A hearty tribute to DIY, recycling and mohair

Matthew Krouse

In its latest edition, the decorating and design magazine Visi has found a novel way to promote South African mohair.

The January cover of the bi-monthly has been designed to resemble an embroidery pattern. Readers have been supplied with a small skein of mohair yarn (courtesy of the trade organisation Mohair SA) with which to cross-stitch a heart shape at the centre of the slogan “I heart DIY”.

The point of the design is to highlight the theme of the magazine’s issue number 64: “DIY deluxe”.

In addition to the mohair sample, readers are invited to dash down to their local haberdashery for thick needles and wool. With this, they can decorate their Visi cover in any colours and enter a competition sponsored by — you guessed it — Mohair SA. Various products are being given away to creative readers who have the time to embroider their magazine covers nicely. In this way Mohair SA hopes to use Visi to inform readers that South Africa produces half the world’s supply of the luxurious fibre made from the wool of the angora goat.

Otherwise, the edition showcases some wacky recycle concepts, not all in such good taste: a mammoth religious cross constructed of lit-up milk crates for a makeshift church; a decorative Parisian wall display of nearly 50 vintage toasters; an old fridge used as a television stand and a stack of worn-out rubber tyres used as a dog’s bed or an oversized ice bucket.

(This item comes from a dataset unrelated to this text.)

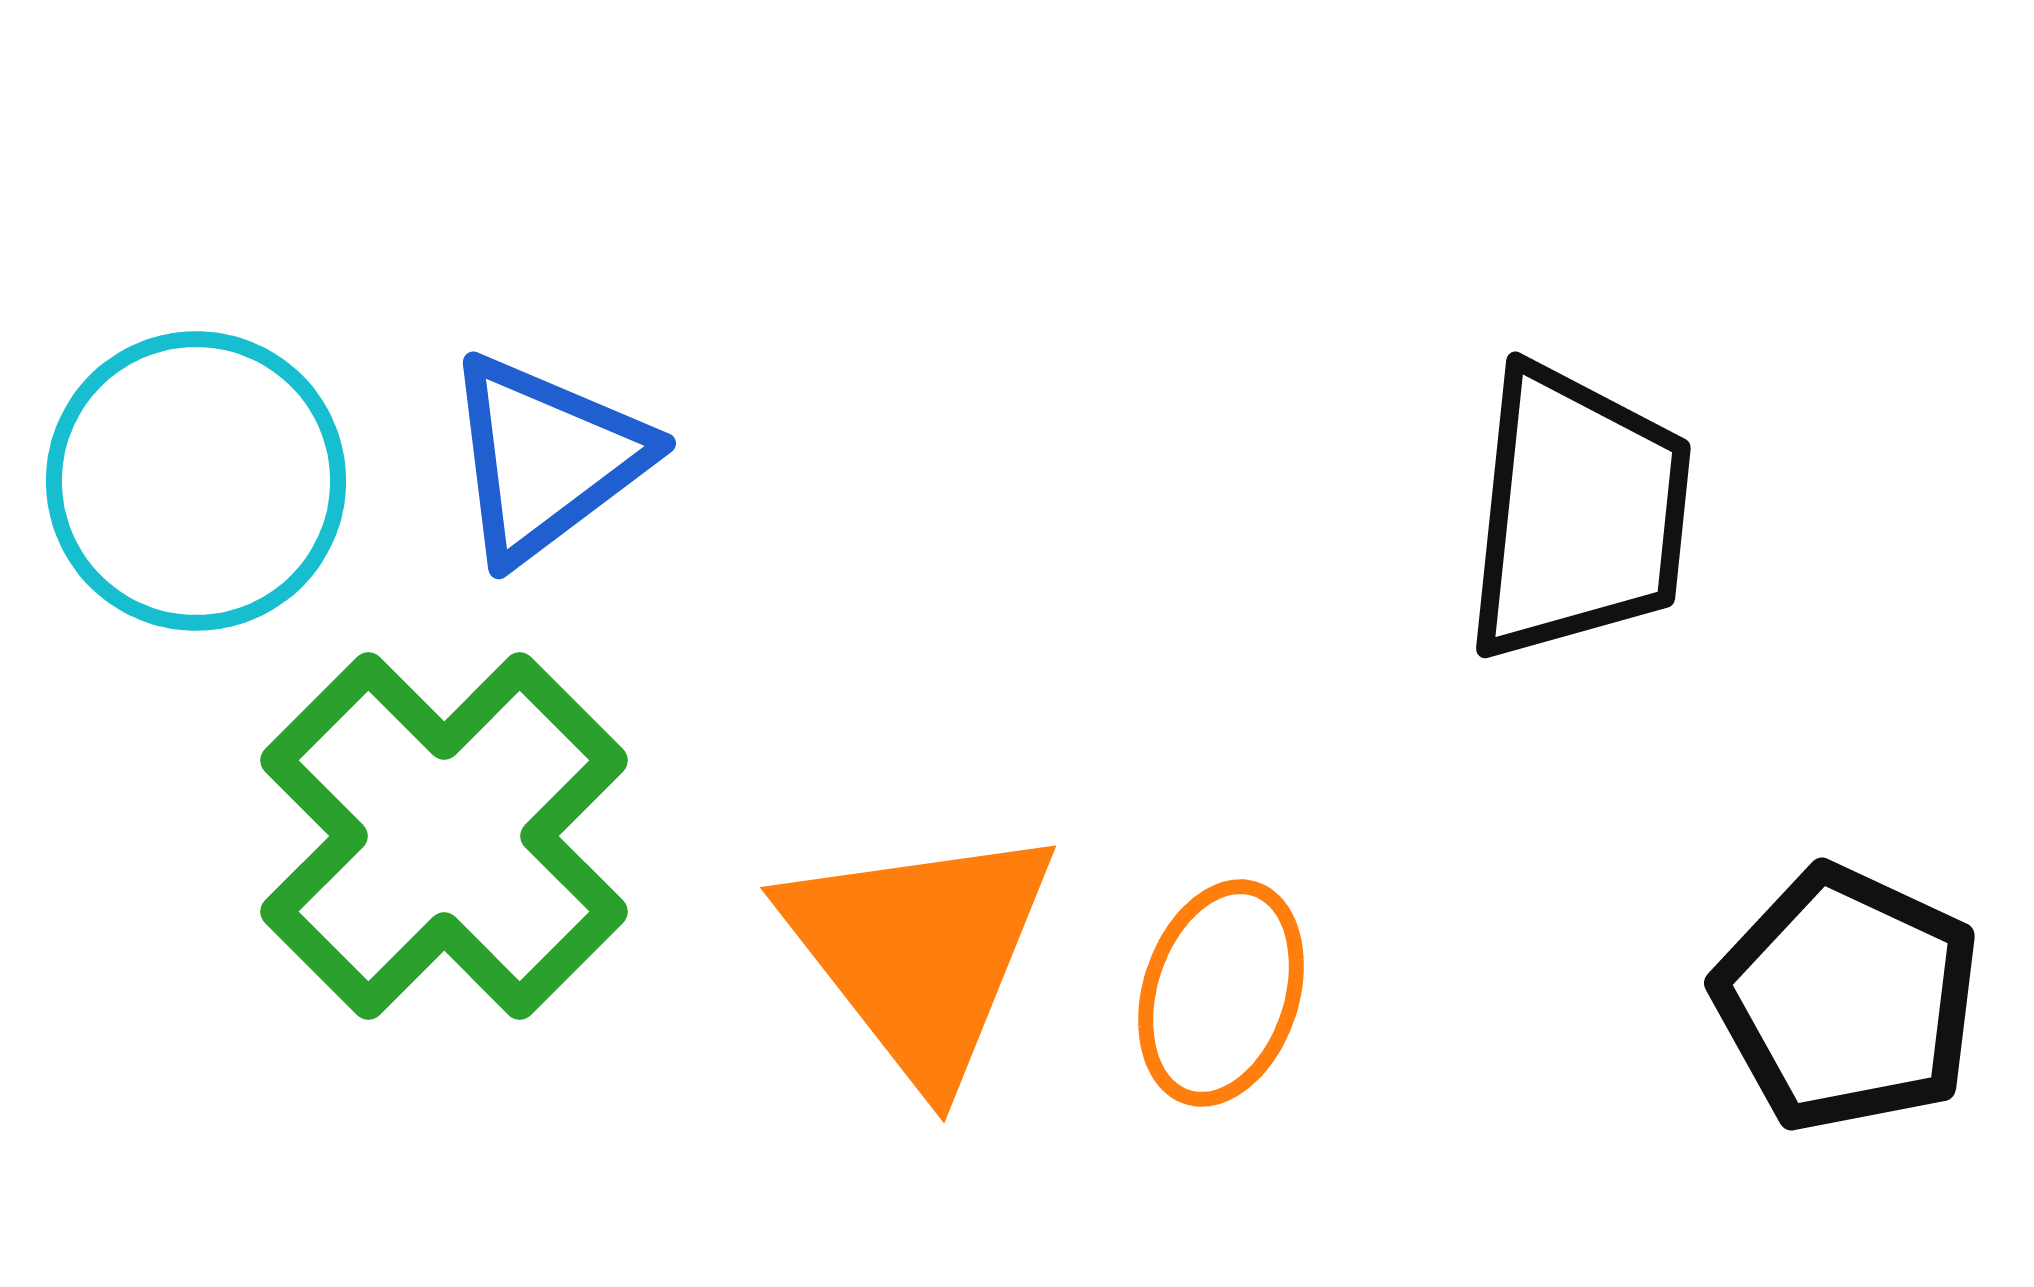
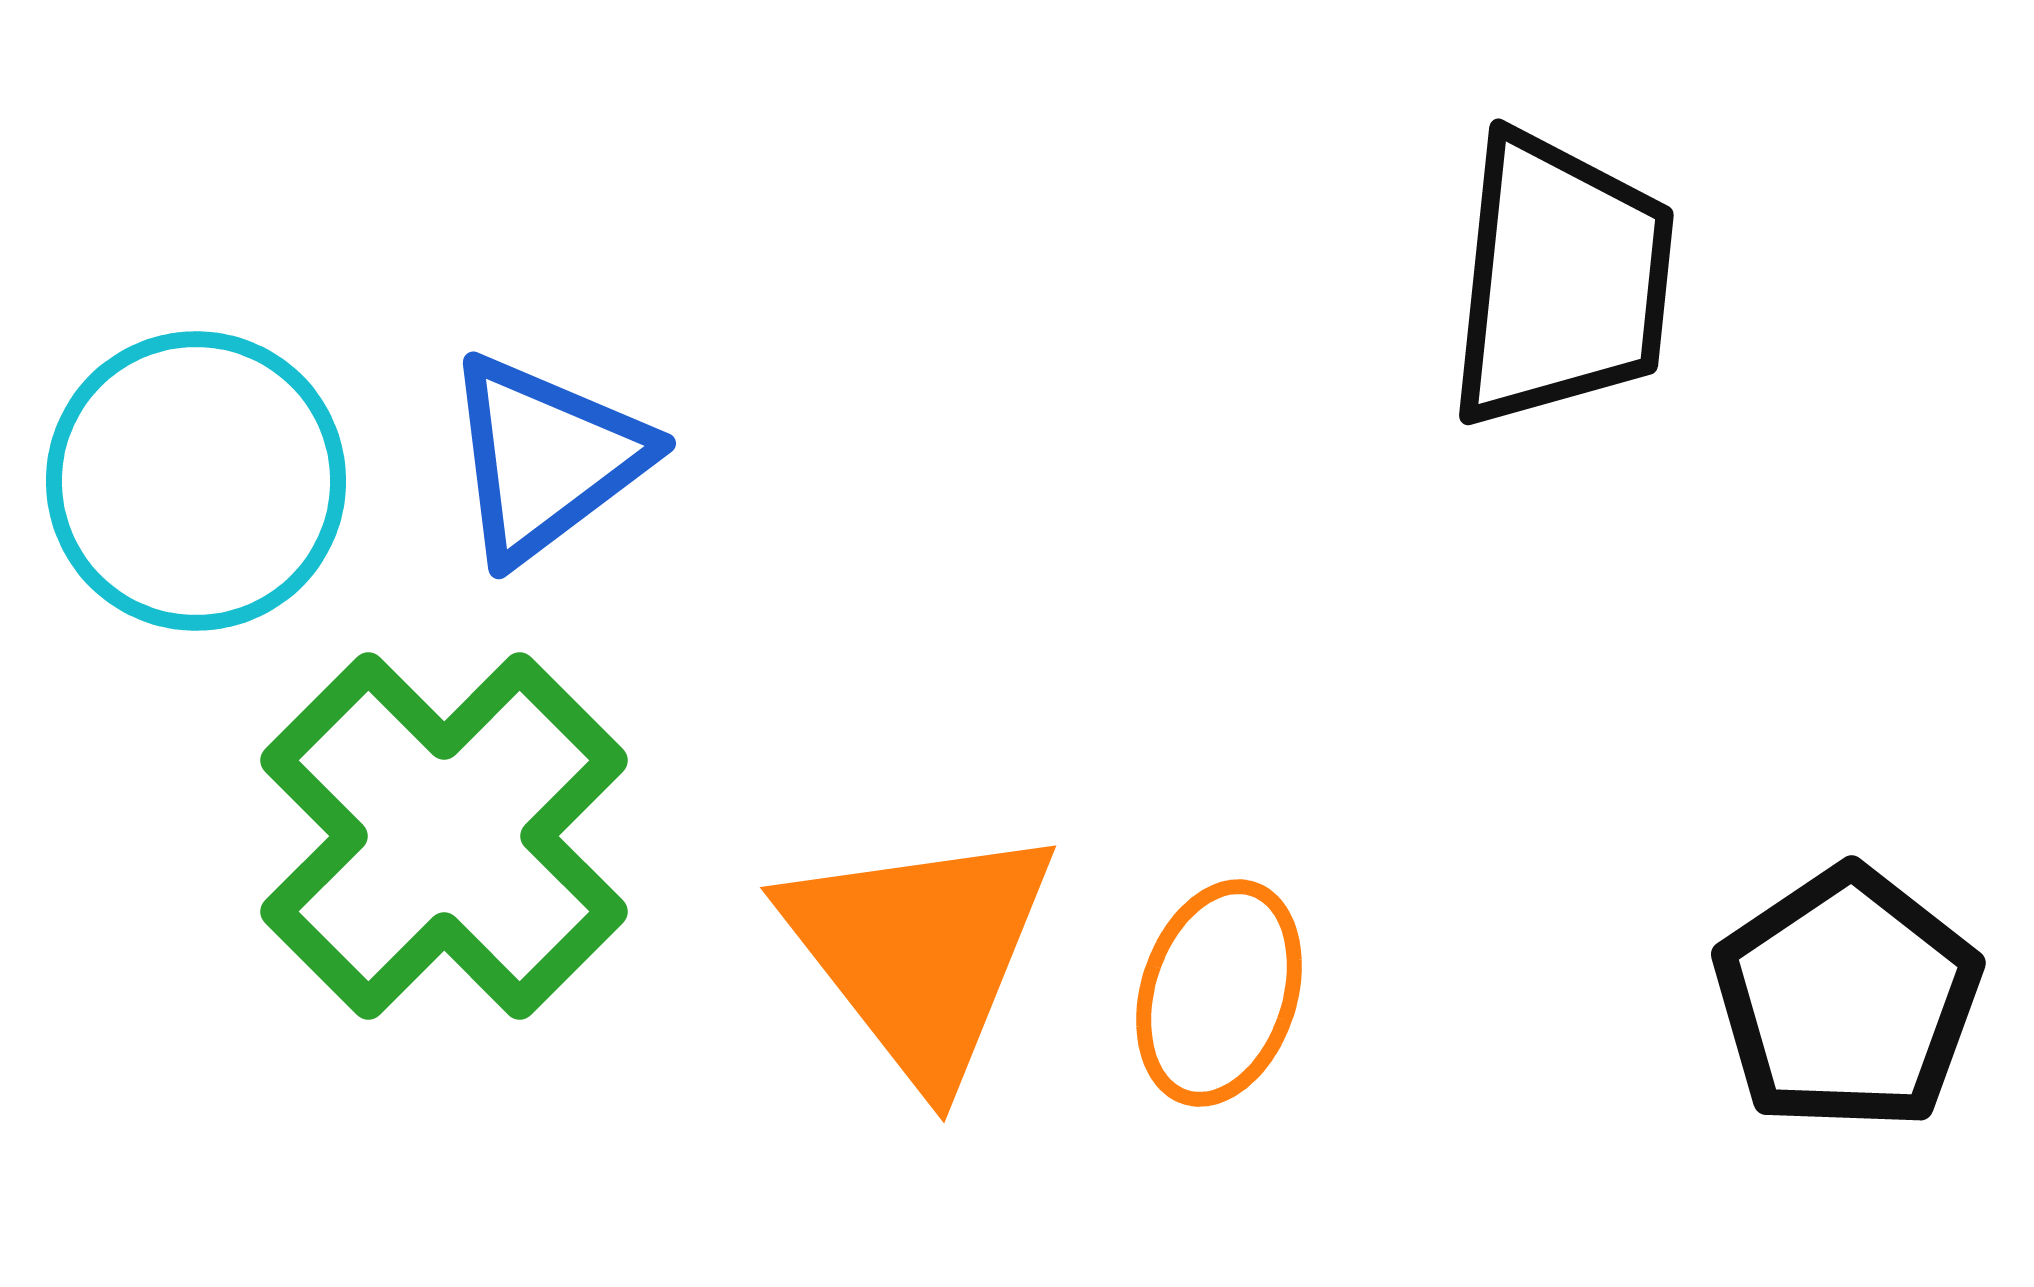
black trapezoid: moved 17 px left, 233 px up
orange ellipse: moved 2 px left
black pentagon: rotated 13 degrees clockwise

The major chapter heading of the edition is produced by graphic artist Lauren Fowler, in the style of the cover. It’s a round embroidery hoop containing the words “32 reasons to always love smart ideas”. Again, the word love is symbolised by a red heart.

Each of the 32 reasons showcases the talents of a designer, their philosophy or a masterful creation summarising their oeuvre. Number four is the work of Fowler whose blog (lost­isaplacetoo.blogspot.com) reminds us how the old Afrikaner homestead is joining the craze for all things Quaker and Amish.

In a short interview, Fowler tells us that the beauty of current South African design is that “everything looks finessed, not mass-produced. Our products feel crafted”.

In tone, the magazine’s design evokes nostalgia for granny’s lounge and combines veteran designer Milton Glaser’s nifty, groundbreaking promotion of his city, New York, with the slogan “I heart NY”.

In this way Visi has, appropriately, made something new out of concepts that are old. And that, after all, is what recycling is all about.